Un poco quel che è accaduto anni addietro con l’irrompere del populismo dopo la caduta della guerra fredda e dei sistemi ideologici. La differenza, è che allora è rimasto svettante il capitalismo come ideale terreno in cui slanciare le ambizioni del singolo e dilatare il suo sfrenato egoismo. Ma oggi con la peste del covid-19 il capitalismo stesso ha mostrato i suoi piedi di argilla e il popolo e il populismo son rimasti senza argini, pur nel mondo irregimentato delle chiusure di città e frontiere.

Il fallimento della scienza ha liberato la forza delle opinioni e la rete globale è diventata il teatro per il loro diffondersi e mutuo alimentarsi raccogliendosi in schieramenti arrangiaticci ed effimeri: oggi uno può attendere con cieca fiducia l’arrivo dei vaccini, domani decidere che questi non arriveranno ed è meglio dedicarsi alla meditazione yoga. Oggi uno può scegliere di aderire a un tipo di terapia (così ha fatto il Presidente Trump) e domani scoprire che era meglio limitarsi ad andare in giro con la mascherina.

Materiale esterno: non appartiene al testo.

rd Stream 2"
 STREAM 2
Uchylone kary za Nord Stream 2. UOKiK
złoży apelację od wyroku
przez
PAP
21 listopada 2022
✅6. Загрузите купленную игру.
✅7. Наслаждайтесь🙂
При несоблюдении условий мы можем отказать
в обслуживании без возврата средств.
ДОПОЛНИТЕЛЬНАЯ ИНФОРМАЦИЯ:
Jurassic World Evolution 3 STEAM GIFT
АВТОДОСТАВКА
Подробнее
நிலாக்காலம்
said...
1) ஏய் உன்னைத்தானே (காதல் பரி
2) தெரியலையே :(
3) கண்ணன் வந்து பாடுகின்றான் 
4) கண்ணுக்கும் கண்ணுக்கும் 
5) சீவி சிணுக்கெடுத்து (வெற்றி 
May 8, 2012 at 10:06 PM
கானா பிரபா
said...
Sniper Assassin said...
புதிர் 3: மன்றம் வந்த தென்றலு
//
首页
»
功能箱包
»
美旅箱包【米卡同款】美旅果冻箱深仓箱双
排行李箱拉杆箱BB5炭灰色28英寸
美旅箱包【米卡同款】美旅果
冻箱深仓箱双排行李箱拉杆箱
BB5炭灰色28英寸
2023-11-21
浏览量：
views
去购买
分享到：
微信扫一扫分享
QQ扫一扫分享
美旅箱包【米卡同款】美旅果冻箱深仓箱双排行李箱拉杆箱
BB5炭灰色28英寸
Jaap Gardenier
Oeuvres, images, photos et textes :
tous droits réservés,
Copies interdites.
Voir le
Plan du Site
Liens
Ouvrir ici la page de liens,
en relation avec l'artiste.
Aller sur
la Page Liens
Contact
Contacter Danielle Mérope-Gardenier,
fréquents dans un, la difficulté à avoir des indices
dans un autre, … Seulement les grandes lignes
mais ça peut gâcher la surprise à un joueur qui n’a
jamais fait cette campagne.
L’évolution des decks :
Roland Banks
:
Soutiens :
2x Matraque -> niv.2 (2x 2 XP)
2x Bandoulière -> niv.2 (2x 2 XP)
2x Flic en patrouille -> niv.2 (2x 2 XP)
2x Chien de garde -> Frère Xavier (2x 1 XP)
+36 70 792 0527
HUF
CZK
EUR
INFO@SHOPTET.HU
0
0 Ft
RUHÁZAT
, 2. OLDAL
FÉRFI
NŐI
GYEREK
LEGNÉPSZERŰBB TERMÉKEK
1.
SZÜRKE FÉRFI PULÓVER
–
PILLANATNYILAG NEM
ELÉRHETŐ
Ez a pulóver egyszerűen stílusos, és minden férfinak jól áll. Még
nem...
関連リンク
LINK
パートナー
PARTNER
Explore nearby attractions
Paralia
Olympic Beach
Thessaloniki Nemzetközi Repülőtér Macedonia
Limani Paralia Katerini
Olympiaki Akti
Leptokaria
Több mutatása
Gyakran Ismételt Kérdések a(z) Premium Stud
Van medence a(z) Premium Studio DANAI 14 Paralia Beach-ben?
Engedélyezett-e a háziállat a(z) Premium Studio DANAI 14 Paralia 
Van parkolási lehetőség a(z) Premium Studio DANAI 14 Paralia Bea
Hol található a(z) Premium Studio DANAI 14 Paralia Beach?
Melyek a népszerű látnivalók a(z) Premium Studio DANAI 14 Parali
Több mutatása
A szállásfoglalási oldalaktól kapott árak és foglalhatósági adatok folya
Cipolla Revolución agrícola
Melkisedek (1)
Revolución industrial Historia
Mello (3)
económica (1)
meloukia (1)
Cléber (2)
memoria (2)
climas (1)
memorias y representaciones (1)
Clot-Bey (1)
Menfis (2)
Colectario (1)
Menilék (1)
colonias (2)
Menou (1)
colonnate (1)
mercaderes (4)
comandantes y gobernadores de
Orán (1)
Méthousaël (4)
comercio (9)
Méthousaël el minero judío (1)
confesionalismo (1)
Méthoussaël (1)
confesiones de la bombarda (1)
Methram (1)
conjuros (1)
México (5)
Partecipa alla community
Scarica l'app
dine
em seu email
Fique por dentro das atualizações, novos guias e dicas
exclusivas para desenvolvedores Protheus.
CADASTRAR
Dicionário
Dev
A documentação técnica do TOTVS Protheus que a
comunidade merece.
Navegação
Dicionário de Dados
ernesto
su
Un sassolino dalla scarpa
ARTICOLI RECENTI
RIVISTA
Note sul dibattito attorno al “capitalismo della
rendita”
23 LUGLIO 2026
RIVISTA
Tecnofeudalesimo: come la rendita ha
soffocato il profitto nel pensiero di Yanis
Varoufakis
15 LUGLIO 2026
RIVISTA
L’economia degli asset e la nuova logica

È la struttura dell’autorità che è venuta a cessare: autorità di qualsiasi forma: statuale, di governo, politica, scientifica, accademica. Il re, in tutte le forme in cui si è sinora presentato, s’è al fine rivelato nudo, a prescindere dalle vesti che abbia saputo prendere in passato.

Il tempo è stato sospeso, sospeso è stato il modo per definire ciò che è vero e ciò che è falso.

Il mondo dell’anarchia è quello che può dirsi più soddisfatto di tale situazione, per ora.

Per il futuro, poiché ogni vuoto politico e sociale tende sempre a essere riempito, ci si aspetta che prendano maggiore vigore le organizzazioni sovranazionali, visto che s’è dimostrato come i confini siano qualcosa di puramente fittizio e inefficace a fronte di minacce sottili e globali. Già era avvenuto col diffondersi delle radiazioni atomiche e dell’inquinamento, ma quei fenomeni erano ancora troppo relativamente localizzati per essere percepiti come pienamente globalizzati.

Se c’è un vincitore in tutta questa vicenda della peste del Covid-19 è proprio la globalizzazione che ormai s’è radicata nelle menti di ognuno con la forza dell’inevitabilità dimostrata a prescindere da tutte le forze di autorità, dimostratesi parziali o fallimentari. Nessuno potrà più strapparvela. La domanda che segue, è in che modo a questo definitivo allargamento di platea, corrisponderà una sua istituzionalizzazione sul piano politico.